I went back to ChatGPT with follow-up questions. I asked it to explain the language constructs, the libraries I was using, and how to set up a debugging workflow. When I requested a LinkedList implementation, the code compiled correctly on the first attempt. In the process, I started grasping Rust’s memory model, how Box and Option work, memory allocation and deallocation, and how to better organize my code. Every step of the way, I could adjust the direction of my learning with tailored questions, building both understanding and momentum.

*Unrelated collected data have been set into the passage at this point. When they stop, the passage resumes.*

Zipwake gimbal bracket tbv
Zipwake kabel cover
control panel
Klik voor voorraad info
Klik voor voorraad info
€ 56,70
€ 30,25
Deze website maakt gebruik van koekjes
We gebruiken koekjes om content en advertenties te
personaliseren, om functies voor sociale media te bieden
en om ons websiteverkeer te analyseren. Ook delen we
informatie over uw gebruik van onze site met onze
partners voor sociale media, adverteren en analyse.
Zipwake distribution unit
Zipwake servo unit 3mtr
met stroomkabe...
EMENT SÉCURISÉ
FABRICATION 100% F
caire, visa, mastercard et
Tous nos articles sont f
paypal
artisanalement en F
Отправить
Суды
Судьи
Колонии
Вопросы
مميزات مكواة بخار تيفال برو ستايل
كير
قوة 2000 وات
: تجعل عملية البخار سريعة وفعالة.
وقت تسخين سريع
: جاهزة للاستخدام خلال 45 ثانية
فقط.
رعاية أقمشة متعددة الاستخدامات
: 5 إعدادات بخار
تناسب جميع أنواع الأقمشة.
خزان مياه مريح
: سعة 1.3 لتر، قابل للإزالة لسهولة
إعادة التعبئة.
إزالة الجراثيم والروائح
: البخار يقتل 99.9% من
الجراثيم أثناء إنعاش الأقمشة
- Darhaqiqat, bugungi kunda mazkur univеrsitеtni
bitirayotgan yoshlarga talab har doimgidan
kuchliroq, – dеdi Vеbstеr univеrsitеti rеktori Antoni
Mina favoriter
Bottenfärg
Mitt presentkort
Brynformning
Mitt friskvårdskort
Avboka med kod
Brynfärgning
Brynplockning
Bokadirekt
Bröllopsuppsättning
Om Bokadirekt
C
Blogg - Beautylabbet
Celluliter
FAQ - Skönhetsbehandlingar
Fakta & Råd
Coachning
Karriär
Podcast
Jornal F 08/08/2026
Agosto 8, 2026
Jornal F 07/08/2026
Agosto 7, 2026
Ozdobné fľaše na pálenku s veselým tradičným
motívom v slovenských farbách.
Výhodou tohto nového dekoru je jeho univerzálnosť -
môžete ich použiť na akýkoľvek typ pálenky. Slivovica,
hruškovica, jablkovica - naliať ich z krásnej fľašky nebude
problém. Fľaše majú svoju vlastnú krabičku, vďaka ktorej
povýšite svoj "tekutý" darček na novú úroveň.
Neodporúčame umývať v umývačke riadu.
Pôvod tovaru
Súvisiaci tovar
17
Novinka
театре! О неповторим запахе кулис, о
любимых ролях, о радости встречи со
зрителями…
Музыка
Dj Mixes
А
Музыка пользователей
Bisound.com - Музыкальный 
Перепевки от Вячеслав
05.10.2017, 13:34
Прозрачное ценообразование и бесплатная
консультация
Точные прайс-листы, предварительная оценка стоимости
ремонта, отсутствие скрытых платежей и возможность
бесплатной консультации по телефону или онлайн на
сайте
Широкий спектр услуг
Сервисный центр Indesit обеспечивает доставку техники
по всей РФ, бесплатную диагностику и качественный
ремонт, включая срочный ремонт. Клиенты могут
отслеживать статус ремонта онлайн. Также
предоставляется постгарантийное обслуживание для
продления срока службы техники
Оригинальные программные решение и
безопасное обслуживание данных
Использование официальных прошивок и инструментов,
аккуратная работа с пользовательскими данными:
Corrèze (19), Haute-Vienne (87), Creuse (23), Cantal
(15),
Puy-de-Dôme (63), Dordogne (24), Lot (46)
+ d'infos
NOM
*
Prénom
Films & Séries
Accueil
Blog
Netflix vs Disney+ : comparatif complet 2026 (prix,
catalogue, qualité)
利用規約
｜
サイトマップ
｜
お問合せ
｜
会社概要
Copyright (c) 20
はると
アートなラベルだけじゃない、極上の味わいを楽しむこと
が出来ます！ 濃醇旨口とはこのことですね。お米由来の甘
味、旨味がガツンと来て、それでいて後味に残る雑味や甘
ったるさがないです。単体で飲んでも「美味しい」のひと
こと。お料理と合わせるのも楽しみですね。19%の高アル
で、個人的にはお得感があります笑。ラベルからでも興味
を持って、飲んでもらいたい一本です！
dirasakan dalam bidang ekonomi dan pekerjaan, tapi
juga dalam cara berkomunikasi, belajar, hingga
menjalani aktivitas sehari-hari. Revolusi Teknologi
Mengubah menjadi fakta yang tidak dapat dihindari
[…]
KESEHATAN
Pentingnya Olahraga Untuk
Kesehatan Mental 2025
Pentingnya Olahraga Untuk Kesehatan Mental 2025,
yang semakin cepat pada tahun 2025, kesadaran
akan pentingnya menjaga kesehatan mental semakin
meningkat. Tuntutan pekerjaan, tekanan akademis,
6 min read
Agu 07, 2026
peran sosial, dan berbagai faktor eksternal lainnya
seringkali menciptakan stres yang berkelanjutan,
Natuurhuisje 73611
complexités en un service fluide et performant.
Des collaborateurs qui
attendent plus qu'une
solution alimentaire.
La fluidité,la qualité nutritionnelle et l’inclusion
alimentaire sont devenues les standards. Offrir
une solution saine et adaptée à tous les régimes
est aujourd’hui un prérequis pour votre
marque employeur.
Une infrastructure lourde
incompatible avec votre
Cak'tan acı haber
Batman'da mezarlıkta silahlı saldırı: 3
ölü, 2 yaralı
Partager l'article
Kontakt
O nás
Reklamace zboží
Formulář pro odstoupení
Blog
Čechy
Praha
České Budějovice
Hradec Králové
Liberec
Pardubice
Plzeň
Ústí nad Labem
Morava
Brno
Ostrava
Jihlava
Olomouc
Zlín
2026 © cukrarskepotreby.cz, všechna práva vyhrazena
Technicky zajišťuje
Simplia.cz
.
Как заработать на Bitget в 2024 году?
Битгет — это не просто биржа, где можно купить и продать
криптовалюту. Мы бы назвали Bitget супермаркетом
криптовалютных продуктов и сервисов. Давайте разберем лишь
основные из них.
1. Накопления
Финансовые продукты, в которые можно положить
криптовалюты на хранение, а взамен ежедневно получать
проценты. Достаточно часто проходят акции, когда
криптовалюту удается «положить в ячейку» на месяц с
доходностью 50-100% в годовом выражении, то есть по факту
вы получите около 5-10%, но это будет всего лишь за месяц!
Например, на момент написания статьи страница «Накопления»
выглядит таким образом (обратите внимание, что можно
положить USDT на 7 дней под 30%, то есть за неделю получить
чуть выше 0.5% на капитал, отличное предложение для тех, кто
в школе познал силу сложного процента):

Instead of following a rigid, pre-defined path—like a YouTube tutorial or a developer blog—I designed my own learning experience. In just two hours, I reached a level of competence where I felt comfortable improving my application’s feature set. What’s more, I can continue exploring Rust on my own terms simply by directing these “tutors” toward the next set of questions I want to tackle. The sense of accomplishment was immense.
So, what does this mean? This workflow — excluding Cursor AI — has been my norm for over a year now, especially with languages outside my usual orbit, like Swift and Go. A decade ago, I thought access to information had already peaked. Back then, the idea of “better learning tools” simply meant more tutorials or courses.
Now, it’s clear that the game has changed. We’re no longer constrained to pre-packaged learning paths. Instead, we can customize our tutors, define our goals, and create meaningful outputs—all while aligning the process to our personal needs and interests.
The world has changed significantly. And I don’t think most of us are prepared for what that means.